Brief:
Retype, without pictures, the line holding "Traditional Moliceiro boat" and each line below it through the final line.
*** Begin section ***
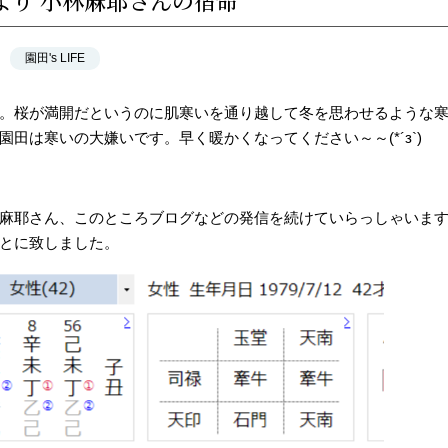
より 小林麻耶さんの宿命
園田's LIFE
。桜が満開だというのに肌寒いを通り越して冬を思わせるような
園田は寒いの大嫌いです。早く暖かくなってください～～(*´з`)
麻耶さん、このところブログなどの発信を続けていらっしゃいま
とに致しました。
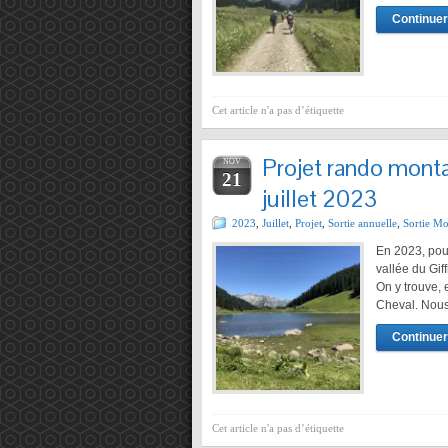
Continuer 
Cet article n'a pas d’étiquette
Projet rando monta
NOV
21
juillet 2023
2023
,
Juillet
,
Projet
,
Sortie annuelle
,
Sortie M
En 2023, pour
vallée du Gif
On y trouve, 
Cheval. Nous
Continuer 
Cet article n'a pas d’étiquette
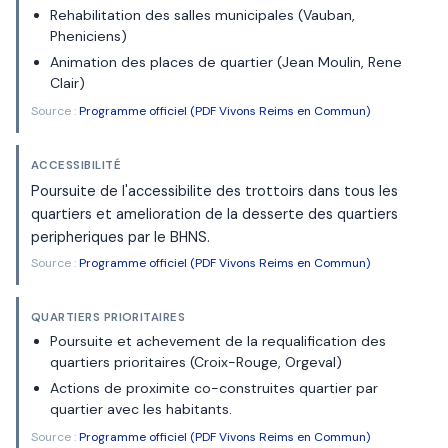
Rehabilitation des salles municipales (Vauban,
Pheniciens)
Animation des places de quartier (Jean Moulin, Rene
Clair)
Source :
Programme officiel (PDF Vivons Reims en Commun)
ACCESSIBILITÉ
Poursuite de l'accessibilite des trottoirs dans tous les
quartiers et amelioration de la desserte des quartiers
peripheriques par le BHNS.
Source :
Programme officiel (PDF Vivons Reims en Commun)
QUARTIERS PRIORITAIRES
Poursuite et achevement de la requalification des
quartiers prioritaires (Croix-Rouge, Orgeval)
Actions de proximite co-construites quartier par
quartier avec les habitants.
Source :
Programme officiel (PDF Vivons Reims en Commun)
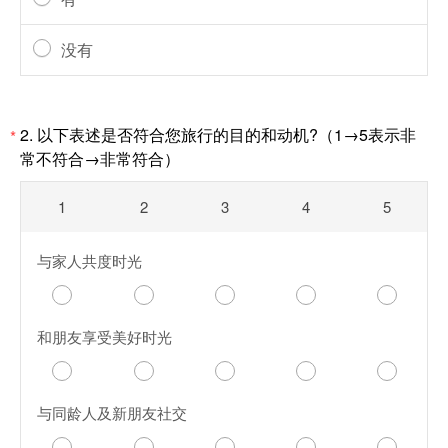
没有
2.
以下表述是否符合您旅行的目的和动机?（1→5表示非
*
常不符合→非常符合）
1
2
3
4
5
与家人共度时光
和朋友享受美好时光
与同龄人及新朋友社交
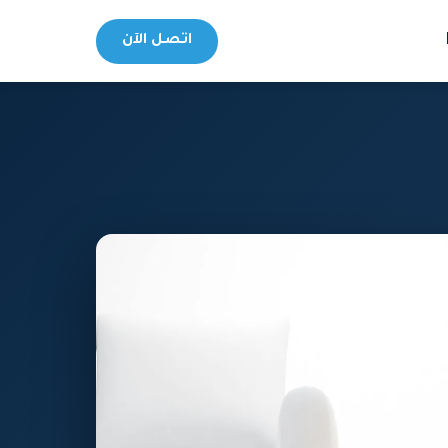
اتصل الآن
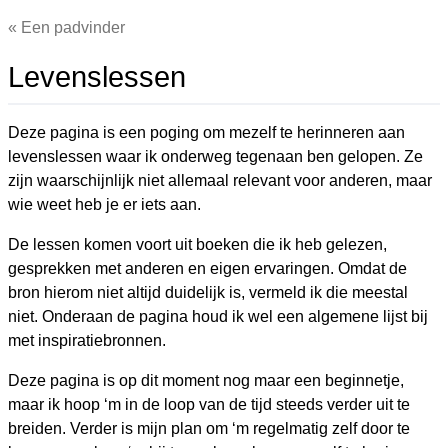
Een padvinder
Levenslessen
Deze pagina is een poging om mezelf te herinneren aan
levenslessen waar ik onderweg tegenaan ben gelopen. Ze
zijn waarschijnlijk niet allemaal relevant voor anderen, maar
wie weet heb je er iets aan.
De lessen komen voort uit boeken die ik heb gelezen,
gesprekken met anderen en eigen ervaringen. Omdat de
bron hierom niet altijd duidelijk is, vermeld ik die meestal
niet. Onderaan de pagina houd ik wel een algemene lijst bij
met inspiratiebronnen.
Deze pagina is op dit moment nog maar een beginnetje,
maar ik hoop ‘m in de loop van de tijd steeds verder uit te
breiden. Verder is mijn plan om ‘m regelmatig zelf door te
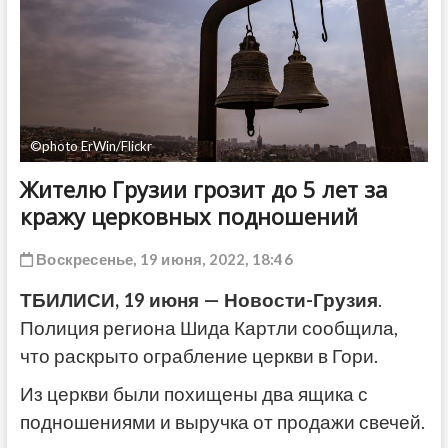
ДРУГОЕ
©photo ErWin/Flickr
Жителю Грузии грозит до 5 лет за
кражу церковных подношений
Воскресенье, 19 июня, 2022, 18:46
ТБИЛИСИ, 19 июня — Новости-Грузия
.
Полиция региона Шида Картли сообщила,
что раскрыто ограбление церкви в Гори.
Из церкви были похищены два ящика с
подношениями и выручка от продажи свечей.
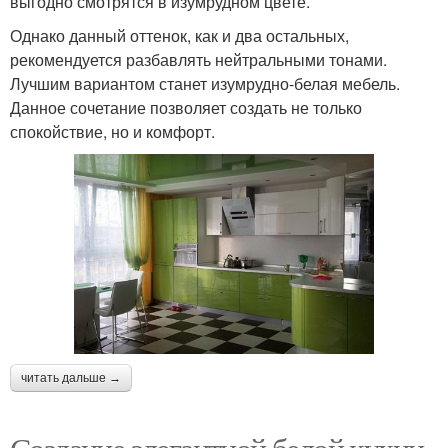
выгодно смотрятся в изумрудном цвете.
Однако данный оттенок, как и два остальных,
рекомендуется разбавлять нейтральными тонами.
Лучшим вариантом станет изумрудно-белая мебель.
Данное сочетание позволяет создать не только
спокойствие, но и комфорт.
читать дальше →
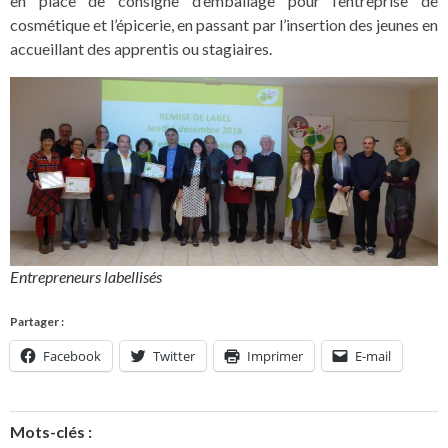
en place de consigne d’emballage pour l’entreprise de
cosmétique et l’épicerie, en passant par l’insertion des jeunes en
accueillant des apprentis ou stagiaires.
Entrepreneurs labellisés
Partager :
Facebook
Twitter
Imprimer
E-mail
Mots-clés :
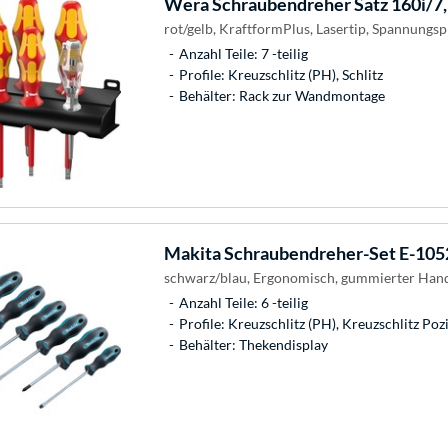
Wera
Schraubendreher Satz 160i/7
rot/gelb, KraftformPlus, Lasertip, Spannungsp
Anzahl Teile: 7 -teilig
Profile: Kreuzschlitz (PH), Schlitz
Behälter: Rack zur Wandmontage
Makita
Schraubendreher-Set E-10528
schwarz/blau, Ergonomisch, gummierter Hand
Anzahl Teile: 6 -teilig
Profile: Kreuzschlitz (PH), Kreuzschlitz Pozi
Behälter: Thekendisplay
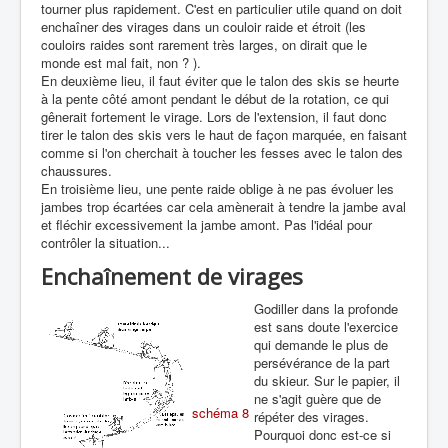
tourner plus rapidement. C'est en particulier utile quand on doit
enchaîner des virages dans un couloir raide et étroit (les
couloirs raides sont rarement très larges, on dirait que le
monde est mal fait, non ? ).
En deuxième lieu, il faut éviter que le talon des skis se heurte
à la pente côté amont pendant le début de la rotation, ce qui
gênerait fortement le virage. Lors de l'extension, il faut donc
tirer le talon des skis vers le haut de façon marquée, en faisant
comme si l'on cherchait à toucher les fesses avec le talon des
chaussures.
En troisième lieu, une pente raide oblige à ne pas évoluer les
jambes trop écartées car cela amènerait à tendre la jambe aval
et fléchir excessivement la jambe amont. Pas l'idéal pour
contrôler la situation...
Enchaînement de virages
Godiller dans la profonde
est sans doute l'exercice
qui demande le plus de
persévérance de la part
du skieur. Sur le papier, il
ne s'agit guère que de
schéma 8
répéter des virages.
Pourquoi donc est-ce si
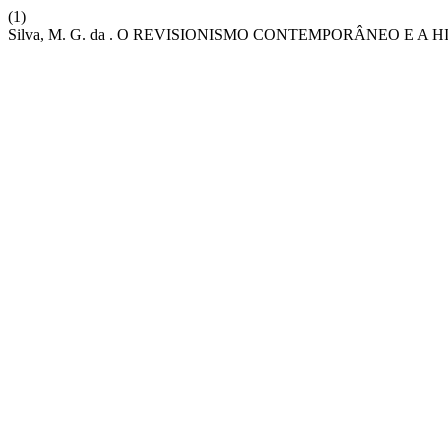
(1)
Silva, M. G. da . O REVISIONISMO CONTEMPORÂNEO E A 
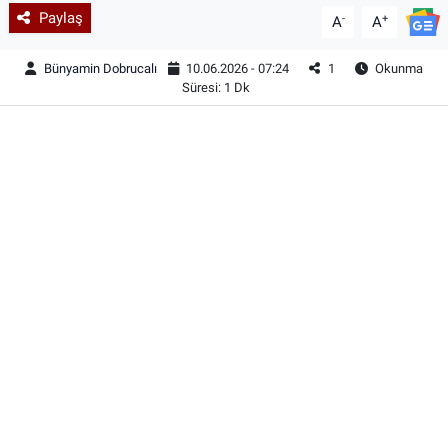
Paylaş
-
+
A
A
Bünyamin Dobrucalı
10.06.2026 - 07:24
1
Okunma
Süresi: 1 Dk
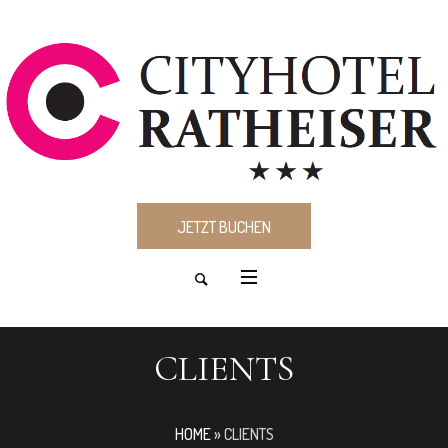
JETZT BUCHEN
CLIENTS
HOME
»
CLIENTS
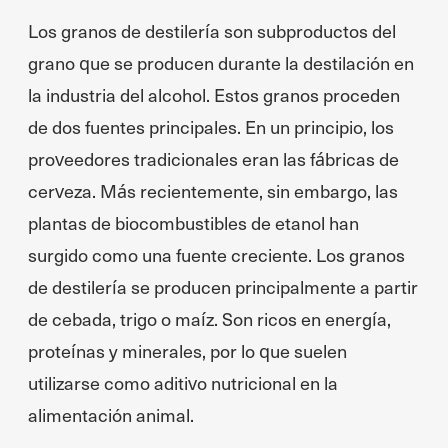
Los granos de destilería son subproductos del
grano que se producen durante la destilación en
la industria del alcohol. Estos granos proceden
de dos fuentes principales. En un principio, los
proveedores tradicionales eran las fábricas de
cerveza. Más recientemente, sin embargo, las
plantas de biocombustibles de etanol han
surgido como una fuente creciente. Los granos
de destilería se producen principalmente a partir
de cebada, trigo o maíz. Son ricos en energía,
proteínas y minerales, por lo que suelen
utilizarse como aditivo nutricional en la
alimentación animal.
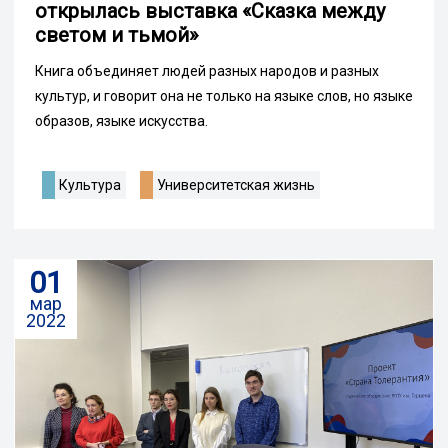
открылась выставка «Сказка между
светом и тьмой»
Книга объединяет людей разных народов и разных
культур, и говорит она не только на языке слов, но языке
образов, языке искусства.
Культура
Университетская жизнь
01
мар
2022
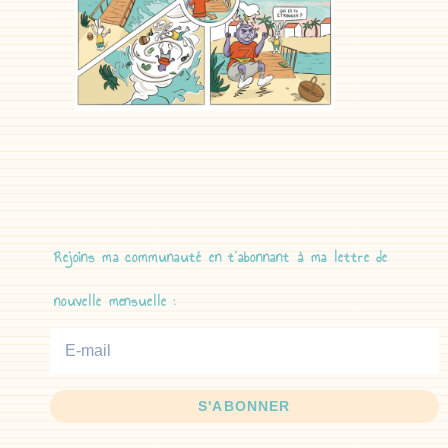
Rejoins ma communauté en t’abonnant à ma lettre de
nouvelle mensuelle :
S'ABONNER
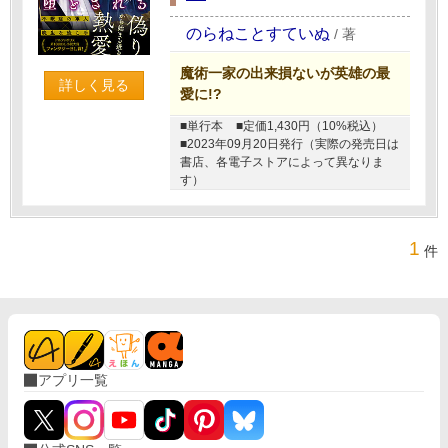
のらねことすていぬ
/
著
魔術一家の出来損ないが英雄の最
詳しく見る
愛に!?
■単行本
■定価1,430円（10%税込）
■2023年09月20日発行（実際の発売日は
書店、各電子ストアによって異なりま
す）
1
件
アプリ一覧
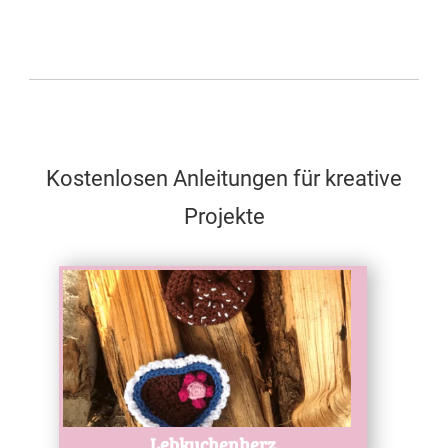
Kostenlosen Anleitungen für kreative
Projekte
Test
Lebkuchenherz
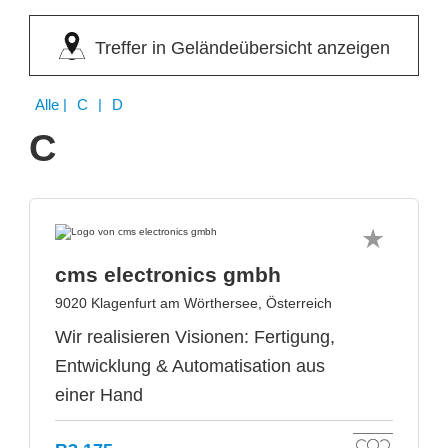
Treffer in Geländeübersicht anzeigen
Alle
| C | D
C
cms electronics gmbh
9020 Klagenfurt am Wörthersee, Österreich
Wir realisieren Visionen: Fertigung,
Entwicklung & Automatisation aus
einer Hand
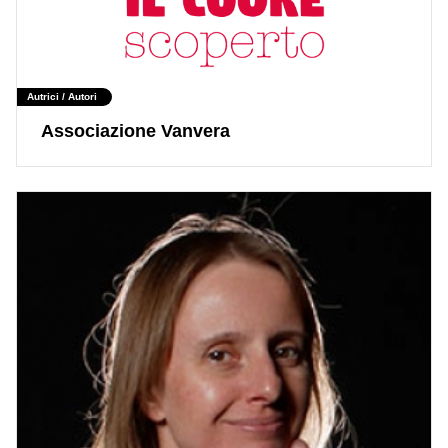
Autrici / Autori
Associazione Vanvera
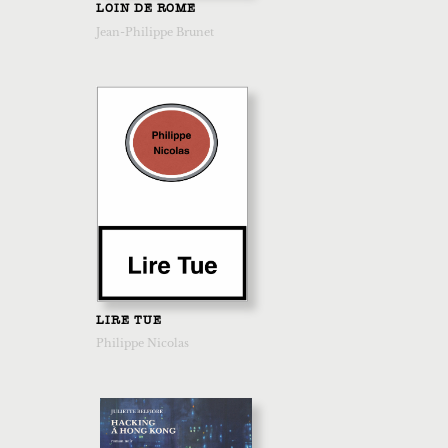
LOIN DE ROME
Jean-Philippe Brunet
LIRE TUE
Philippe Nicolas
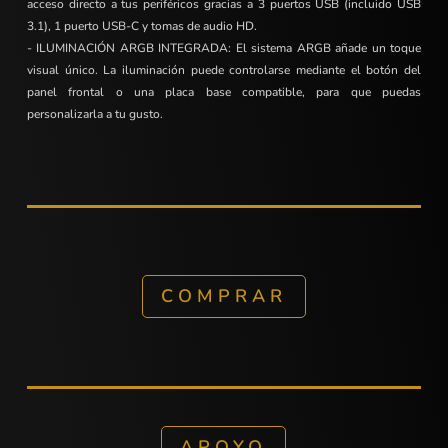
acceso directo a tus periféricos gracias a 3 puertos USB (incluido USB
3.1), 1 puerto USB-C y tomas de audio HD.
- ILUMINACIÓN ARGB INTEGRADA: El sistema ARGB añade un toque
visual único. La iluminación puede controlarse mediante el botón del
panel frontal o una placa base compatible, para que puedas
personalizarla a tu gusto.
COMPRAR
APOYO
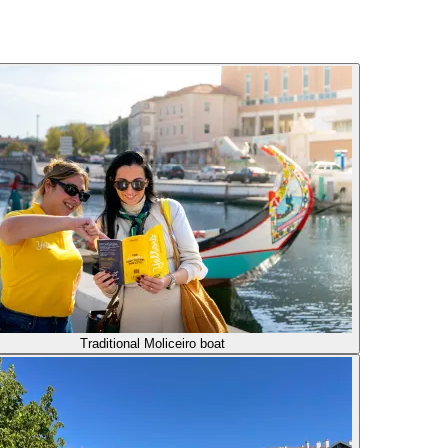
Traditional Moliceiro boat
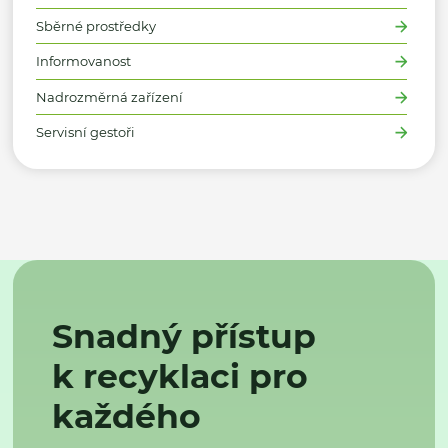
Sběrné prostředky
Informovanost
Nadrozměrná zařízení
Servisní gestoři
Snadný přístup
k recyklaci pro
každého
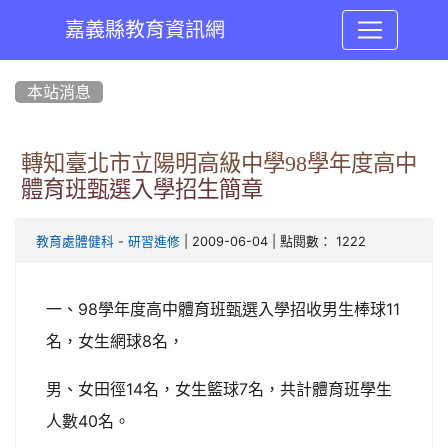
嘉義縣教育資訊網
:::
本站消息
轉知臺北市立陽明高級中學98學年度高中
體育班甄選入學招生簡章
-
| 2009-06-04 | 點閱數： 1222
教育處體健科
研習進修
一、98學年度高中體育班甄選入學招收男生棒球11
名，女生網球8名，
男、女田徑14名，女生籃球7名，共計體育班學生
人數40名。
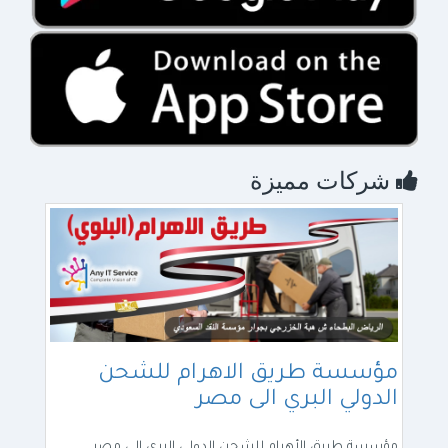
شركات الرياض
شركات جدة
شركات الدمام
شركات دبي
تتبع الشحن بسهولة
حمّل التطبيق لتتبع شحناتك من السعودية إلى مصر فوراً.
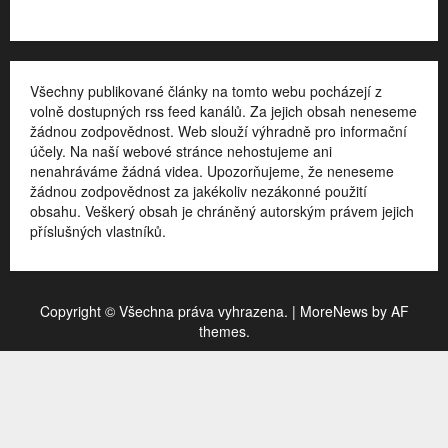
Všechny publikované články na tomto webu pocházejí z
volně dostupných rss feed kanálů. Za jejich obsah neneseme
žádnou zodpovědnost. Web slouží výhradně pro informační
účely. Na naší webové stránce nehostujeme ani
nenahráváme žádná videa. Upozorňujeme, že neneseme
žádnou zodpovědnost za jakékoliv nezákonné použití
obsahu. Veškerý obsah je chráněný autorským právem jejich
příslušných vlastníků.
Copyright © Všechna práva vyhrazena.
|
MoreNews
by AF
themes.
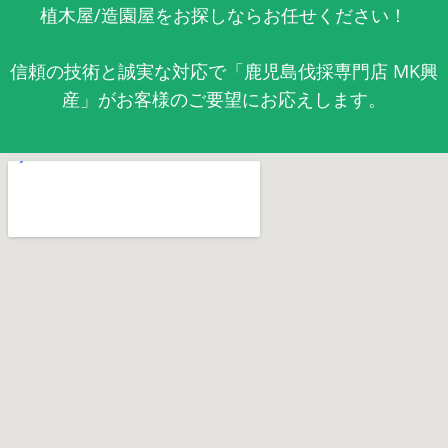
植木屋/造園屋をお探しならお任せください！
信頼の技術と誠実な対応で「鹿児島伐採専門店 MK興
産」がお客様のご要望にお応えします。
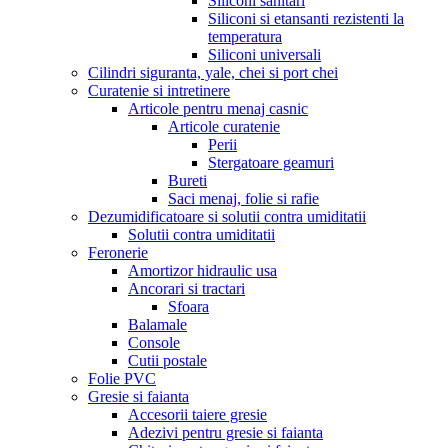
Siliconi sanitari
Siliconi si etansanti rezistenti la
temperatura
Siliconi universali
Cilindri siguranta, yale, chei si port chei
Curatenie si intretinere
Articole pentru menaj casnic
Articole curatenie
Perii
Stergatoare geamuri
Bureti
Saci menaj, folie si rafie
Dezumidificatoare si solutii contra umiditatii
Solutii contra umiditatii
Feronerie
Amortizor hidraulic usa
Ancorari si tractari
Sfoara
Balamale
Console
Cutii postale
Folie PVC
Gresie si faianta
Accesorii taiere gresie
Adezivi pentru gresie si faianta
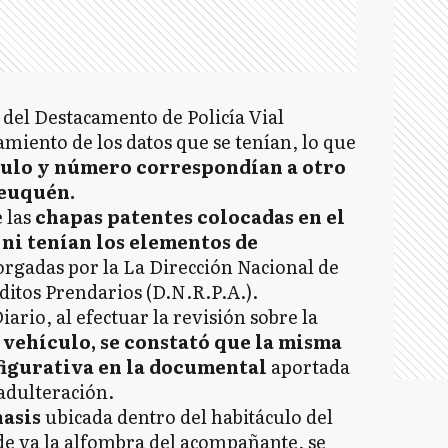
l del Destacamento de Policía Vial
amiento de los datos que se tenían, lo que
tulo y número correspondían a otro
Neuquén.
e las
chapas patentes colocadas en el
ni tenían los elementos de
orgadas por la La Dirección Nacional de
itos Prendarios (D.N.R.P.A.).
io, al efectuar la revisión sobre la
vehículo, se constató que la misma
figurativa en la documental
aportada
adulteración.
hasis
ubicada dentro del habitáculo del
de va la alfombra del acompañante, se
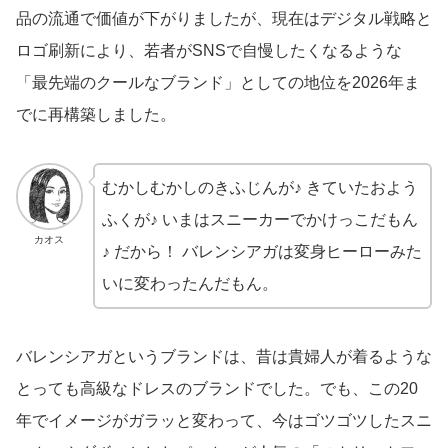
品の流通で価値が下がりましたが、現在はデジタル戦略と
ロゴ刷新により、若者がSNSで自慢したくなるような
「最先端のクールなブランド」としての地位を2026年ま
でに再構築しました。
むかしむかしのきふじんが♪ きていたおよう
ふくが♪ いまはスニーカーでかけっこだもん
カオス
♪ だから！ バレンシアガは変身ヒーローみた
いに変わったんだもん。
バレンシアガというブランドは、昔は貴婦人が着るような
とっても高級なドレスのブランドでした。でも、この20
年でイメージがガラッと変わって、今はゴツゴツしたスニ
*** End section ***
Solution:
Traditional Moliceiro boat
Sběrné prostředky
Informovanost
Nadrozměrná zařízení
Servisní gestoři
Snadný přístup
k recyklaci pro
každého
嘉義縣教育資訊網
:::
本站消息
轉知臺北市立陽明高級中學98學年度高中
體育班甄選入學招生簡章
-
| 2009-06-04 | 點閱數： 1222
教育處體健科
研習進修
一、98學年度高中體育班甄選入學招收男生棒球11
名，女生網球8名，
男、女田徑14名，女生籃球7名，共計體育班學生
人數40名。
شركات الرياض
شركات جدة
شركات الدمام
شركات دبي
تتبع الشحن بسهولة
حمّل التطبيق لتتبع شحناتك من السعودية إلى مصر فوراً.
Všechny publikované články na tomto webu pocházejí z
volně dostupných rss feed kanálů. Za jejich obsah neneseme
žádnou zodpovědnost. Web slouží výhradně pro informační
účely. Na naší webové stránce nehostujeme ani
nenahráváme žádná videa. Upozorňujeme, že neneseme
žádnou zodpovědnost za jakékoliv nezákonné použití
obsahu. Veškerý obsah je chráněný autorským právem jejich
příslušných vlastníků.
Copyright © Všechna práva vyhrazena.
|
MoreNews
by AF
themes.
植木屋/造園屋をお探しならお任せください！
信頼の技術と誠実な対応で「鹿児島伐採専門店 MK興
産」がお客様のご要望にお応えします。
Siliconi sanitari
Siliconi si etansanti rezistenti la
temperatura
Siliconi universali
Cilindri siguranta, yale, chei si port chei
Curatenie si intretinere
Articole pentru menaj casnic
Articole curatenie
Perii
Stergatoare geamuri
Bureti
Saci menaj, folie si rafie
Dezumidificatoare si solutii contra umiditatii
Solutii contra umiditatii
Feronerie
Amortizor hidraulic usa
Ancorari si tractari
Sfoara
Balamale
Console
Cutii postale
Folie PVC
Gresie si faianta
Accesorii taiere gresie
Adezivi pentru gresie si faianta
l del Destacamento de Policía Vial
amiento de los datos que se tenían, lo que
tulo y número correspondían a otro
Neuquén.
e las
chapas patentes colocadas en el
ni tenían los elementos de
orgadas por la La Dirección Nacional de
itos Prendarios (D.N.R.P.A.).
io, al efectuar la revisión sobre la
vehículo, se constató que la misma
figurativa en la documental
aportada
adulteración.
hasis
ubicada dentro del habitáculo del
de va la alfombra del acompañante, se
品の流通で価値が下がりましたが、現在はデジタル戦略と
ロゴ刷新により、若者がSNSで自慢したくなるような
「最先端のクールなブランド」としての地位を2026年ま
でに再構築しました。
むかしむかしのきふじんが♪ きていたおよう
ふくが♪ いまはスニーカーでかけっこだもん
カオス
♪ だから！ バレンシアガは変身ヒーローみた
いに変わったんだもん。
バレンシアガというブランドは、昔は貴婦人が着るような
とっても高級なドレスのブランドでした。でも、この20
年でイメージがガラッと変わって、今はゴツゴツしたスニ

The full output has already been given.